## [Transcribed page contents]

::::

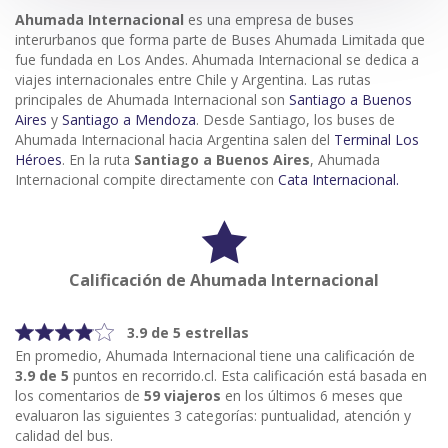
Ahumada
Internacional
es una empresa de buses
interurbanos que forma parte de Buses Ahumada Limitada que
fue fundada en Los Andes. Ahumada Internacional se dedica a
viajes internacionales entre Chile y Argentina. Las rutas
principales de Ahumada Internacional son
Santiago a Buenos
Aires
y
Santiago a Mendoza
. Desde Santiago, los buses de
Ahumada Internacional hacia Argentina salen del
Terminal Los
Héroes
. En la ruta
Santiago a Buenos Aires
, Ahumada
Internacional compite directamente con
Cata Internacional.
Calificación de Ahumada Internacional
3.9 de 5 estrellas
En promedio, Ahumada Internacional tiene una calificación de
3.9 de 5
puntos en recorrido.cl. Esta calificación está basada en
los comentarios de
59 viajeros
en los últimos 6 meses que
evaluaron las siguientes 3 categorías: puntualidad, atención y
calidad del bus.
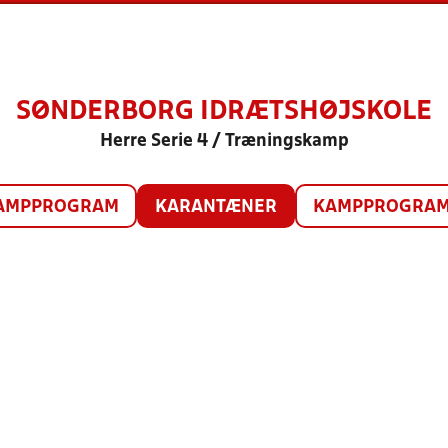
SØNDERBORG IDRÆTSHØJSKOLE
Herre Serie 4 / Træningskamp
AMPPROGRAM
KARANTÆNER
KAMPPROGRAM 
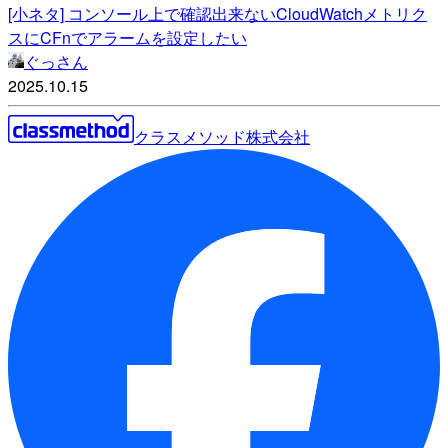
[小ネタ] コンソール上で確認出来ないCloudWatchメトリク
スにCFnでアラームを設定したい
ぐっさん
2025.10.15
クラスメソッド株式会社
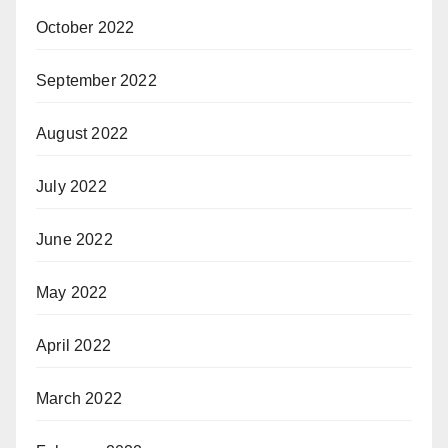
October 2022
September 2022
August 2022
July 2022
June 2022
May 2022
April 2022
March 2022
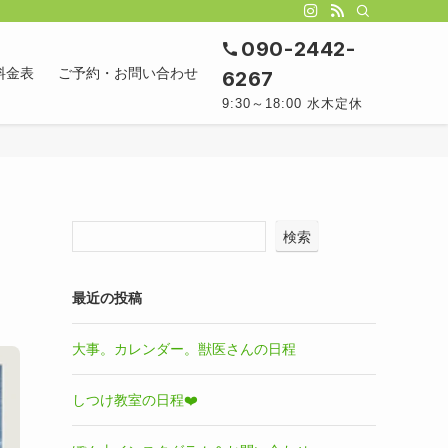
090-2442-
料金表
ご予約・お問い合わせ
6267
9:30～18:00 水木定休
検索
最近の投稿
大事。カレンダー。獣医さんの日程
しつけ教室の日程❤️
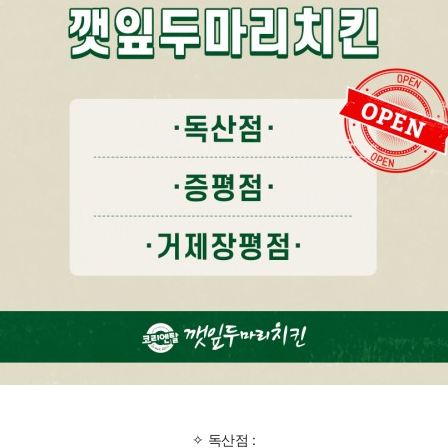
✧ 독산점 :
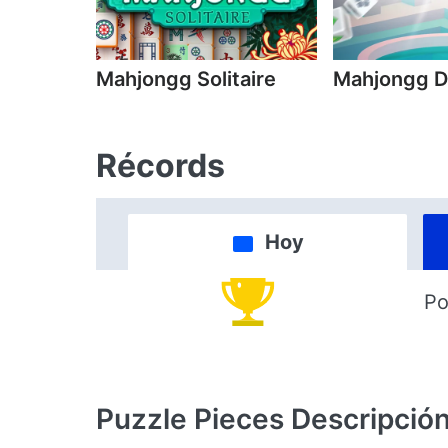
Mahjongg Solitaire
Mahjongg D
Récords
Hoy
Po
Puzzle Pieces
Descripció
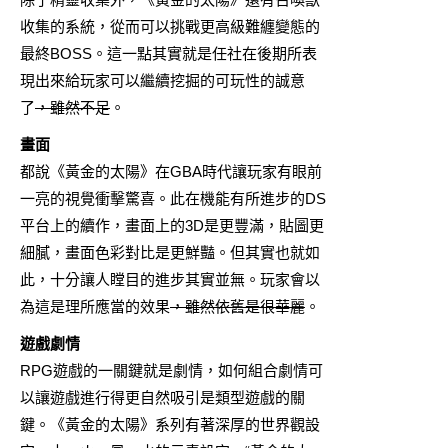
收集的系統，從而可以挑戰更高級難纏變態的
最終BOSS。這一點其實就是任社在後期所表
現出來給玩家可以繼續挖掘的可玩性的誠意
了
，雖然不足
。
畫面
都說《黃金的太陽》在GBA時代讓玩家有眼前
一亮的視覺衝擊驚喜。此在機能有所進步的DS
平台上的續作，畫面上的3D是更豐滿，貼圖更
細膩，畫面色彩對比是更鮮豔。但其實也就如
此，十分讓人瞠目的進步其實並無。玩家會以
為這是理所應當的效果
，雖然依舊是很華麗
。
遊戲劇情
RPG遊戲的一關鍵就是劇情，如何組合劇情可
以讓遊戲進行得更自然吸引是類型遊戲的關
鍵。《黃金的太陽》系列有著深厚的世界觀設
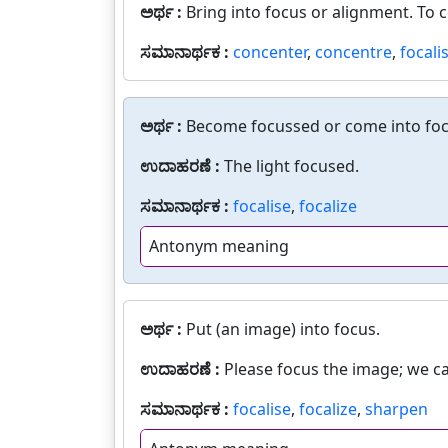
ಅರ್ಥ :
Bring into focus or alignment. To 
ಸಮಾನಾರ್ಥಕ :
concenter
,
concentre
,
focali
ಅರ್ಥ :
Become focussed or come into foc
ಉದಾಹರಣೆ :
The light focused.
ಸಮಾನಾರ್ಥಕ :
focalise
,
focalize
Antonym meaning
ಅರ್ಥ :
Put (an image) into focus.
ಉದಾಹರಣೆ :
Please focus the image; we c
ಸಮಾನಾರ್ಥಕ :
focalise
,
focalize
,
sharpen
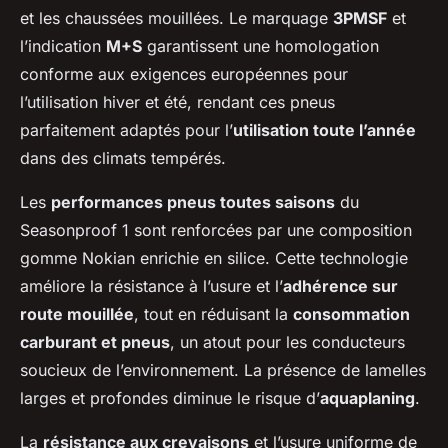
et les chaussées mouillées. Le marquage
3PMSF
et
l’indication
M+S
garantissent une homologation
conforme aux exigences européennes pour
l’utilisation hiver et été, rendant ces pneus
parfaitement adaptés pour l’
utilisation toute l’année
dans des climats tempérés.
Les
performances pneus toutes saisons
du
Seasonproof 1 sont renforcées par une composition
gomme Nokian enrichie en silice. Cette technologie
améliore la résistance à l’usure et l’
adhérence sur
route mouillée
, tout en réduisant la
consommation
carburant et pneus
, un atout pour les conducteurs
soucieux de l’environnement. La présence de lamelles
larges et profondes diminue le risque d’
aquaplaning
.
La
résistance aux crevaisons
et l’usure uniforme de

::::

## [Task brief]
Please count the lines above that contain the word "pneus", and reply with the number alone.

## [Task result]
3